-- GOAL OF THE EXERCISE --
Write out the whole listing exactly; no images belong in it.

-- SUPPLIED RECORDS --
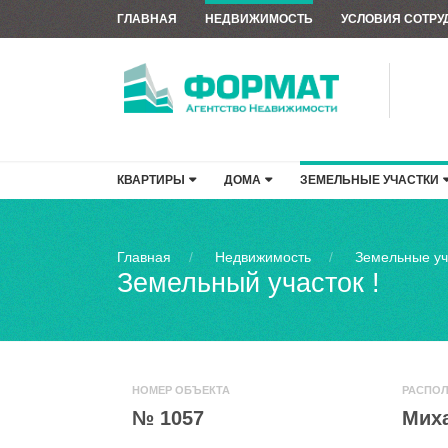
ГЛАВНАЯ
НЕДВИЖИМОСТЬ
УСЛОВИЯ СОТРУ
КВАРТИРЫ
ДОМА
ЗЕМЕЛЬНЫЕ УЧАСТКИ
Главная
Недвижимость
Земельные уч
Земельный участок !
НОМЕР ОБЪЕКТА
РАСПО
№ 1057
Мих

-- RESPONSE TO THIS EXERCISE --
ГЛАВНАЯ
НЕДВИЖИМОСТЬ
УСЛОВИЯ СОТРУ
КВАРТИРЫ
ДОМА
ЗЕМЕЛЬНЫЕ УЧАСТКИ
Главная
Недвижимость
Земельные уч
Земельный участок !
НОМЕР ОБЪЕКТА
РАСПО
№ 1057
Мих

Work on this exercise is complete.